Most people in the Baltic States agree that one should start saving for retirement at a young age – between 18 and 24, according to a survey conducted by Luminor in the Baltic States.* 32% of Latvians, 37% of Lithuanians, and 43% of Estonians agree with this statement.

The results of the survey show that young people aged 18-29 (39%) are the most likely to agree with the opinion that starting to save immediately after reaching the age of majority will allow them to have a financially prosperous old age, while older people aged 60-74 (29%) are the least likely to agree with this. Those over the age of 60 and close to retirement age themselves think that the most appropriate age to start taking care of a financially secure old age is between 25 and 34, with 34% of respondents in this age group saying this. At the same time, 6% of all respondents say that one should not think about additional savings for old age until the age of 55.

“It is important to start saving for old age as early as possible – the earlier you start saving for retirement, the more you will be able to save. If you start saving at least €20-30 of your monthly income at a young age for retirement and increase your regular savings by €5-10 each year, you will significantly improve your financial well-being when you reach retirement age. However, even if there is little time left until retirement age, it is not too late to start saving for retirement, although higher monthly investments are to be expected.

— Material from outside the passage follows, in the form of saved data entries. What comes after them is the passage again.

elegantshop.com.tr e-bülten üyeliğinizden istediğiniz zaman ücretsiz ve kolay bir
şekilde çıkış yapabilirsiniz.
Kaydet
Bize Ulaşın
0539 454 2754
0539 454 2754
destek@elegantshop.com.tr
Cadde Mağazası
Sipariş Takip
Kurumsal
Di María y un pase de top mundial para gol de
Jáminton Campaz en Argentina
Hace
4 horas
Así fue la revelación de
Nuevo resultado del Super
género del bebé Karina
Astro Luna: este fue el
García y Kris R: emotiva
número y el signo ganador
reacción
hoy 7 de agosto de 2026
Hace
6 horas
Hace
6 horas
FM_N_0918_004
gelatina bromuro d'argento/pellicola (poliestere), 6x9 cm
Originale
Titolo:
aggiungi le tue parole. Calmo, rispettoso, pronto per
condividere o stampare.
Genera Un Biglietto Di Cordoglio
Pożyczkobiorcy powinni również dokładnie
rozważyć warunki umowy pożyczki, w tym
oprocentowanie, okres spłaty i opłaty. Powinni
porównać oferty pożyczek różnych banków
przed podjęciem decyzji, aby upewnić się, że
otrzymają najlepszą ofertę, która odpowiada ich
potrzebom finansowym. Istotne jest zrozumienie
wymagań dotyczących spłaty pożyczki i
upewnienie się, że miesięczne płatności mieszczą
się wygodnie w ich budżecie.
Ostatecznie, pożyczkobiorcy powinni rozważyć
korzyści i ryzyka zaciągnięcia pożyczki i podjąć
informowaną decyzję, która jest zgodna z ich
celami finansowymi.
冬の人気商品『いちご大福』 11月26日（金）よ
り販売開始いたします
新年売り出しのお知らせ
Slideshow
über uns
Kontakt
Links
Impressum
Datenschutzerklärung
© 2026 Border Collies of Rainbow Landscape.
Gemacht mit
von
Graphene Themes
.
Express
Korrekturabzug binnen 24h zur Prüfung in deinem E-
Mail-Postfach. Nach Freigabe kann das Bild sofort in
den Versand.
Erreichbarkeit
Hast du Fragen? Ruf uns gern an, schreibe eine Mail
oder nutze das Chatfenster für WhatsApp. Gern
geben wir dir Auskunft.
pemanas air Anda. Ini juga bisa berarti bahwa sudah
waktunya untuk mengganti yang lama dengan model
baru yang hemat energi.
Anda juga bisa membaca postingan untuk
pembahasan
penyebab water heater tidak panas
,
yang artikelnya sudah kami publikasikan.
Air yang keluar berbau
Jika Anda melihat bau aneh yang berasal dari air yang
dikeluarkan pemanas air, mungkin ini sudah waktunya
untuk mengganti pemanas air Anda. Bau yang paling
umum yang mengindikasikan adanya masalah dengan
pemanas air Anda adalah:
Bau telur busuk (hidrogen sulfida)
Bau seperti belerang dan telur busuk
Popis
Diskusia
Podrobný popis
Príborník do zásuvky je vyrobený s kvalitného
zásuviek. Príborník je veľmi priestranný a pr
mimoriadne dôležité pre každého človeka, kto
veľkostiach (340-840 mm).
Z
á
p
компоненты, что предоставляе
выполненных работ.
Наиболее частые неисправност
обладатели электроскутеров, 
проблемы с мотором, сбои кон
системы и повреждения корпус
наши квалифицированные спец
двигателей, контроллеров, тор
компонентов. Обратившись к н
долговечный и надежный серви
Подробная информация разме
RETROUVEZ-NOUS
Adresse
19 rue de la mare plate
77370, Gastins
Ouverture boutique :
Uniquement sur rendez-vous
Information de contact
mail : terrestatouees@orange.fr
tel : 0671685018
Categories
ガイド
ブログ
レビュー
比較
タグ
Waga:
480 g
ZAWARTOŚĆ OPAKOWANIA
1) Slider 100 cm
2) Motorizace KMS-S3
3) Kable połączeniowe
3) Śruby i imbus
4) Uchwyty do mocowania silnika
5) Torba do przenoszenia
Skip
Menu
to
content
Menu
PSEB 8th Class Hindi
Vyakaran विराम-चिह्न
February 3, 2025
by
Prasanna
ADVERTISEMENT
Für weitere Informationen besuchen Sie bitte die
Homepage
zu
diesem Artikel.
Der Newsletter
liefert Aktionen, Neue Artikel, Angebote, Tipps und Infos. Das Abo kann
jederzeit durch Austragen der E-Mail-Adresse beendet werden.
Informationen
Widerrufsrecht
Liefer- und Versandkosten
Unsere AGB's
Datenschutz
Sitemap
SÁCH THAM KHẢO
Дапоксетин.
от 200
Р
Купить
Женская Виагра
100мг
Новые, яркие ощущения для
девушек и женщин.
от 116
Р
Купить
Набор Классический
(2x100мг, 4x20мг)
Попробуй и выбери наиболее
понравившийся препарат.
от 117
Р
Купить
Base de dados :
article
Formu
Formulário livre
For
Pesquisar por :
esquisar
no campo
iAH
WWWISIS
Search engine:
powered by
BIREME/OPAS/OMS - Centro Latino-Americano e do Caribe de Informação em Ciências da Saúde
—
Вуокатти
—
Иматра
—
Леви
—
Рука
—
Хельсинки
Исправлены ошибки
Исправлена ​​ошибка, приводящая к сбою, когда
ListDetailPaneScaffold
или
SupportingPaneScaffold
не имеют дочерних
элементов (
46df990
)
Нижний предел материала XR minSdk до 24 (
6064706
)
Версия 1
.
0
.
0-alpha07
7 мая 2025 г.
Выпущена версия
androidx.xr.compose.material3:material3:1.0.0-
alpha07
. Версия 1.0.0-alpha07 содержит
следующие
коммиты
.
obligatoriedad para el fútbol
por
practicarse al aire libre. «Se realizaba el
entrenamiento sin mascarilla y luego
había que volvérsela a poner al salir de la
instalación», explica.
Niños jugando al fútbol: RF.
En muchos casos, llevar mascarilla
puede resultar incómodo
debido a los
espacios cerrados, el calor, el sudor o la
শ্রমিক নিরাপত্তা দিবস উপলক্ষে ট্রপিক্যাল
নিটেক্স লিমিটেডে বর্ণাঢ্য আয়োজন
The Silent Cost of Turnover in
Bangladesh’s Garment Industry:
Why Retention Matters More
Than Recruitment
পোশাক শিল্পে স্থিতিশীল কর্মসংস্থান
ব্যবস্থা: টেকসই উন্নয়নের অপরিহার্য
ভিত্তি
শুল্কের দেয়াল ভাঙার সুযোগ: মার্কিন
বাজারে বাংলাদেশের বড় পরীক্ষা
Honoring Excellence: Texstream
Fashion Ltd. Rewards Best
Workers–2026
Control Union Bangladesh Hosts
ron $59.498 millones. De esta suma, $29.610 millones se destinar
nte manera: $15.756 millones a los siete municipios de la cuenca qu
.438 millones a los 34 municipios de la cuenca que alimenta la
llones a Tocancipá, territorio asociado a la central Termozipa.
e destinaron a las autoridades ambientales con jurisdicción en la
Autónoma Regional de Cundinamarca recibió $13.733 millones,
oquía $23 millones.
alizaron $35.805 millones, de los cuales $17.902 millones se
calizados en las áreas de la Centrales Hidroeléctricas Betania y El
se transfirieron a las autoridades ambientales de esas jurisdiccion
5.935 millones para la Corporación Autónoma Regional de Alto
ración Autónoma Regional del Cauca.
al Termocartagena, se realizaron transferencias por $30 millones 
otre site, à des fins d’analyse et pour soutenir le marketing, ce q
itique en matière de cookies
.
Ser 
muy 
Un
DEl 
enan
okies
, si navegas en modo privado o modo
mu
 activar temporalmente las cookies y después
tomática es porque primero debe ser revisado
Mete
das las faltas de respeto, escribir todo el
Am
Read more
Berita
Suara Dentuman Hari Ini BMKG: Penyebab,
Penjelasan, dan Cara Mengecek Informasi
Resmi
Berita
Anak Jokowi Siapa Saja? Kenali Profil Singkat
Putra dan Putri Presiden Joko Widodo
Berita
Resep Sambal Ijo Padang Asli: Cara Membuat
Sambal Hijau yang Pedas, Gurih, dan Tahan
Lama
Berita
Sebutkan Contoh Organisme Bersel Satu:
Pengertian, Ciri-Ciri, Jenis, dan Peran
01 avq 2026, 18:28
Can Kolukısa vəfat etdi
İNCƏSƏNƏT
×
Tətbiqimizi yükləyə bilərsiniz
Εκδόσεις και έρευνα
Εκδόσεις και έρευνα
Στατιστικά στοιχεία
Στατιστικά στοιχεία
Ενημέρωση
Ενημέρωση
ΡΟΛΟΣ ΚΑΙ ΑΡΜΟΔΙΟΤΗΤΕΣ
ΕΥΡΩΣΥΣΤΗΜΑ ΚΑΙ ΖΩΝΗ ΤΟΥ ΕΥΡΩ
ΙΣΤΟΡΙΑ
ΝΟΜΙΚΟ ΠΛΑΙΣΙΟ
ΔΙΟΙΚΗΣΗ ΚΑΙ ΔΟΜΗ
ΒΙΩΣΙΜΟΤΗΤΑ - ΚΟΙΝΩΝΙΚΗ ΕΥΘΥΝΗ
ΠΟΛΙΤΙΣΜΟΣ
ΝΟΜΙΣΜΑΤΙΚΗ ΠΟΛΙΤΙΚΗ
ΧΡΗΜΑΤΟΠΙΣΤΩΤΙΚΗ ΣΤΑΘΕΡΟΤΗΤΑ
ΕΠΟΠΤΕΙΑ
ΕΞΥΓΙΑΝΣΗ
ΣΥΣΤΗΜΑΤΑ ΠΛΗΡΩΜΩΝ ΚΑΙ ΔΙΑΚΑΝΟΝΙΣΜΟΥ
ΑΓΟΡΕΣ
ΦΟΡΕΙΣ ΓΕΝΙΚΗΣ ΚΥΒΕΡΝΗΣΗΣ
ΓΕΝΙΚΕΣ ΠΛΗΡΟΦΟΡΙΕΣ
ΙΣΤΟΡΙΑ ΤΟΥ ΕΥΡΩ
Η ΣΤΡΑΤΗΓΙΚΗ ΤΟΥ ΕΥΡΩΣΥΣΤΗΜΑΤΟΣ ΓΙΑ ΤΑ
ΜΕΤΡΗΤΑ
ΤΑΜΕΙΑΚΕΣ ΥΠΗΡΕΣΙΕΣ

We also recommend using a part of additional income for savings, e.g. personal income tax refunded by the state on contributions made to the 3rd pension pillar in Latvia,” says Anželika Dobrovoļska, Head of Luminor Pension Products.

Although women and men share the same views on the most appropriate age to start saving for their retirement, the Luminor survey shows that young women aged 18-29 are the least likely to save in the 3rd pension pillar (6%). 

* The survey was conducted in November 2021 in cooperation with the Norstat Latvia research agency, with 1000 respondents aged 18-74 in each of the Baltic States.